PhD defence: Bringing optical nanoscopy to life – Super-resolution microscopy of living cells
Dr. Ida S. Opstad of UiT The Arctic University of Norway recently defended her doctoral theses successfully. She has explored a new type of optical microscopy that can achieve a resolution beyond conventional limits together with its potential for studying living cells.
Optical microscopy is a fantastic tool for peeking into the secret lives of living cells. Cells are the fundamental units of life and constitute all living organisms. The billions of animal cells that build our bodies have an average size of about 10 µm (10-6m) in diameter and are impossible to discern with our eyes alone.

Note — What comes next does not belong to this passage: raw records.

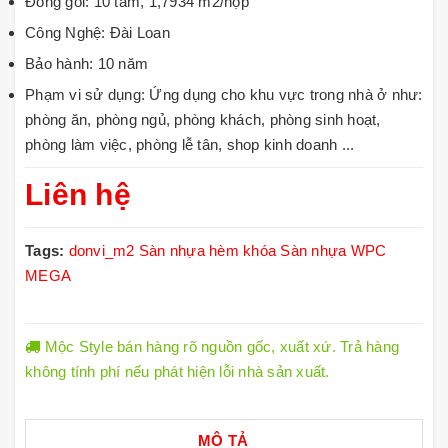
Đóng gói: 10 tấm, 1,7934 m2/hộp
Công Nghệ: Đài Loan
Bảo hành: 10 năm
Phạm vi sử dụng: Ứng dụng cho khu vực trong nhà ở như:
phòng ăn, phòng ngủ, phòng khách, phòng sinh hoạt,
phòng làm việc, phòng lễ tân, shop kinh doanh ...
Liên hệ
Tags:
donvi_m2
Sàn nhựa hèm khóa
Sàn nhựa WPC
MEGA
Mộc Style bán hàng rõ nguồn gốc, xuất xứ. Trả hàng
không tính phí nếu phát hiện lỗi nhà sản xuất.
MÔ TẢ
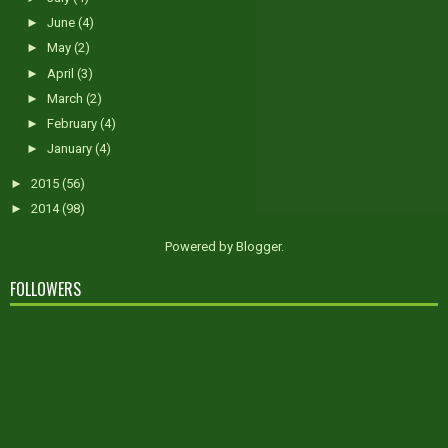
►
June
(4)
►
May
(2)
►
April
(3)
►
March
(2)
►
February
(4)
►
January
(4)
►
2015
(56)
►
2014
(98)
Powered by
Blogger
.
FOLLOWERS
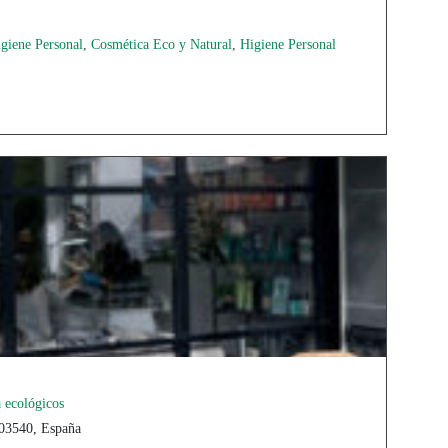
igiene Personal
,
Cosmética Eco y Natural
,
Higiene Personal
a ecológicos
 03540, España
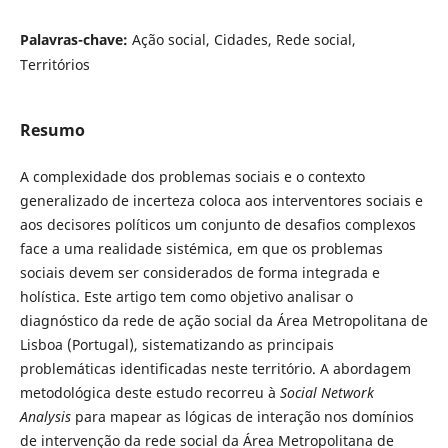
Palavras-chave:
Ação social, Cidades, Rede social,
Territórios
Resumo
A complexidade dos problemas sociais e o contexto
generalizado de incerteza coloca aos interventores sociais e
aos decisores políticos um conjunto de desafios complexos
face a uma realidade sistémica, em que os problemas
sociais devem ser considerados de forma integrada e
holística. Este artigo tem como objetivo analisar o
diagnóstico da rede de ação social da Área Metropolitana de
Lisboa (Portugal), sistematizando as principais
problemáticas identificadas neste território. A abordagem
metodológica deste estudo recorreu à
Social Network
Analysis
para mapear as lógicas de interação nos domínios
de intervenção da rede social da Área Metropolitana de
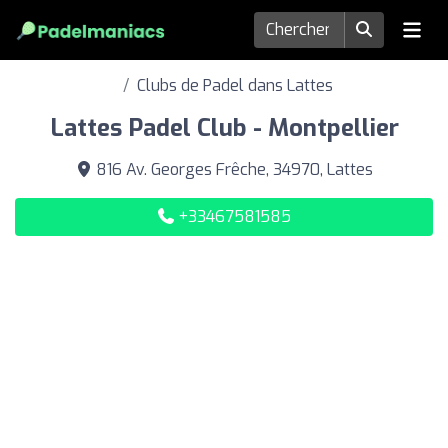
Clubs de Padel dans Lattes
Lattes Padel Club - Montpellier
816 Av. Georges Frêche, 34970, Lattes
+33467581585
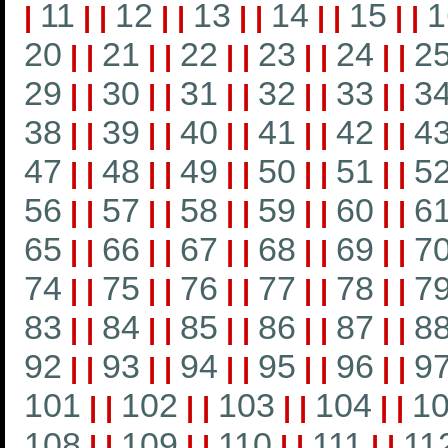
11
12
13
14
15
1
|
|
|
|
|
|
|
|
|
|
|
20
21
22
23
24
2
|
|
|
|
|
|
|
|
|
|
29
30
31
32
33
3
|
|
|
|
|
|
|
|
|
|
38
39
40
41
42
4
|
|
|
|
|
|
|
|
|
|
47
48
49
50
51
5
|
|
|
|
|
|
|
|
|
|
56
57
58
59
60
6
|
|
|
|
|
|
|
|
|
|
65
66
67
68
69
7
|
|
|
|
|
|
|
|
|
|
74
75
76
77
78
7
|
|
|
|
|
|
|
|
|
|
83
84
85
86
87
8
|
|
|
|
|
|
|
|
|
|
92
93
94
95
96
9
|
|
|
|
|
|
|
|
|
|
101
102
103
104
1
|
|
|
|
|
|
|
|
108
109
110
111
11
|
|
|
|
|
|
|
|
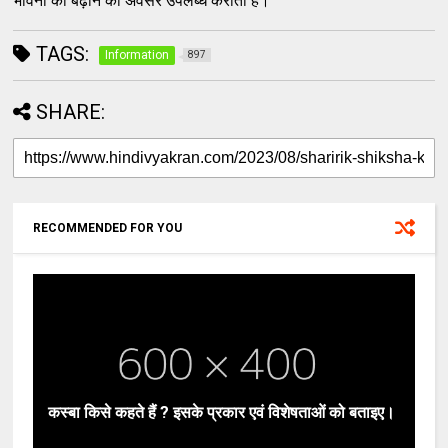
भावना को बढ़ाने का अवसर उपलब्ध कराती है।
TAGS:
Information
897
SHARE:
RECOMMENDED FOR YOU
कस्बा किसे कहते हैं ? इसके प्रकार एवं विशेषताओं को बताइए।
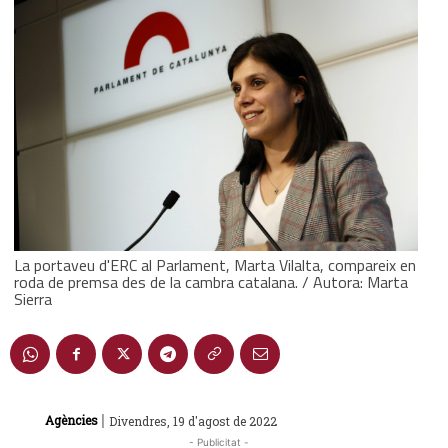
La portaveu d'ERC al Parlament, Marta Vilalta, compareix en
roda de premsa des de la cambra catalana. / Autora: Marta
Sierra
|
Agències
Divendres, 19 d'agost de 2022
- Publicitat -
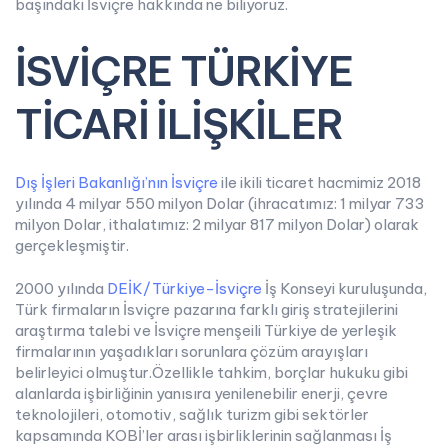
başındaki İsviçre hakkında ne biliyoruz.
İSVİÇRE TÜRKİYE
TİCARİ İLİŞKİLER
Dış İşleri Bakanlığı’nın İsviçre
ile ikili ticaret hacmimiz 2018
yılında 4 milyar 550 milyon Dolar (ihracatımız: 1 milyar 733
milyon Dolar, ithalatımız: 2 milyar 817 milyon Dolar) olarak
gerçekleşmiştir.
2000 yılında
DEİK/Türkiye-İsviçre
İş Konseyi kuruluşunda,
Türk firmaların İsviçre pazarına farklı giriş stratejilerini
araştırma talebi ve İsviçre menşeili Türkiye de yerleşik
firmalarının yaşadıkları sorunlara çözüm arayışları
belirleyici olmuştur.Özellikle tahkim, borçlar hukuku gibi
alanlarda işbirliğinin yanısıra yenilenebilir enerji, çevre
teknolojileri, otomotiv, sağlık turizm gibi sektörler
kapsamında KOBİ’ler arası işbirliklerinin sağlanması İş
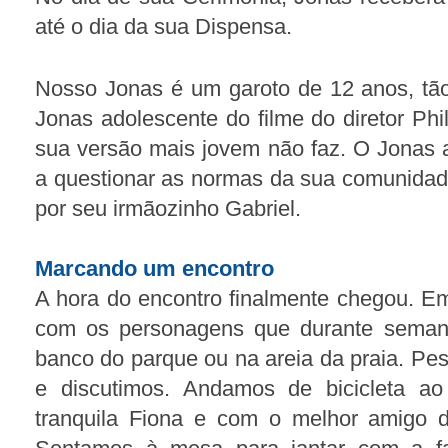
até o dia da sua Dispensa.
Nosso Jonas é um garoto de 12 anos, tão
Jonas adolescente do filme do diretor Phil
sua versão mais jovem não faz. O Jonas 
a questionar as normas da sua comunidad
por seu irmãozinho Gabriel.
Marcando um encontro
A hora do encontro finalmente chegou. 
com os personagens que durante seman
banco do parque ou na areia da praia. Pe
e discutimos. Andamos de bicicleta a
tranquila Fiona e com o melhor amigo 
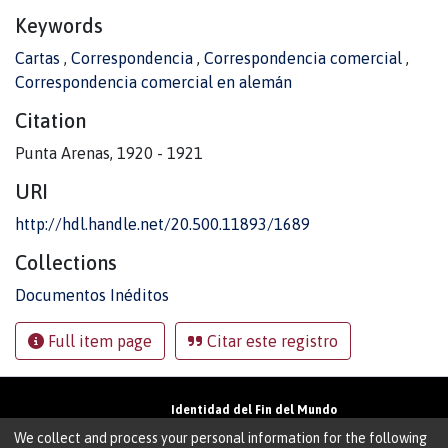
Keywords
Cartas
,
Correspondencia
,
Correspondencia comercial
,
Correspondencia comercial en alemán
Citation
Punta Arenas, 1920 - 1921
URI
http://hdl.handle.net/20.500.11893/1689
Collections
Documentos Inéditos
Full item page
Citar este registro
Identidad del Fin del Mundo
Universidad de Magallanes• Avenida Bulnes
We collect and process your personal information for the following
01855 • Punta Arenas • Chile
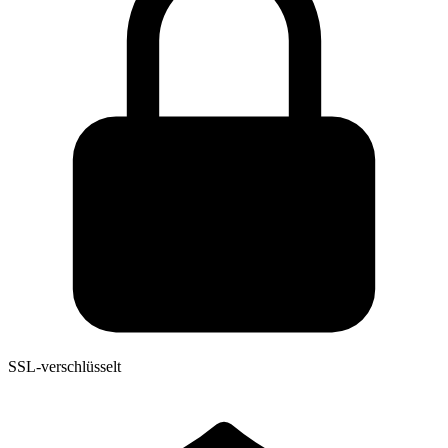
SSL-verschlüsselt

Using normal light microscopy, one can look at cells alive and maybe even recognize that they contain a lot of stuff, but it is impossible to discern the fine structural details or exactly how the different stuff interacts. This is because of how light diffracts and forms images when passing through an aperture like the objective lens needed to collect signal from the sample to form magnified images. The fundamental limit of resolution in optical microscopy is known as the Abbe diffraction limit. It depends on the wavelength of light and how well the objective lens captures light; in practice limited to about 250 nm.
In her doctoral theses, Dr. Opstad explored a new type of optical microscopy that can achieve a resolution beyond conventional limits together with its potential for studying living cells. Challenges involved when applying these techniques to dynamic living cells include the acquisition time, light dose, and toxicity of fluorescent labels.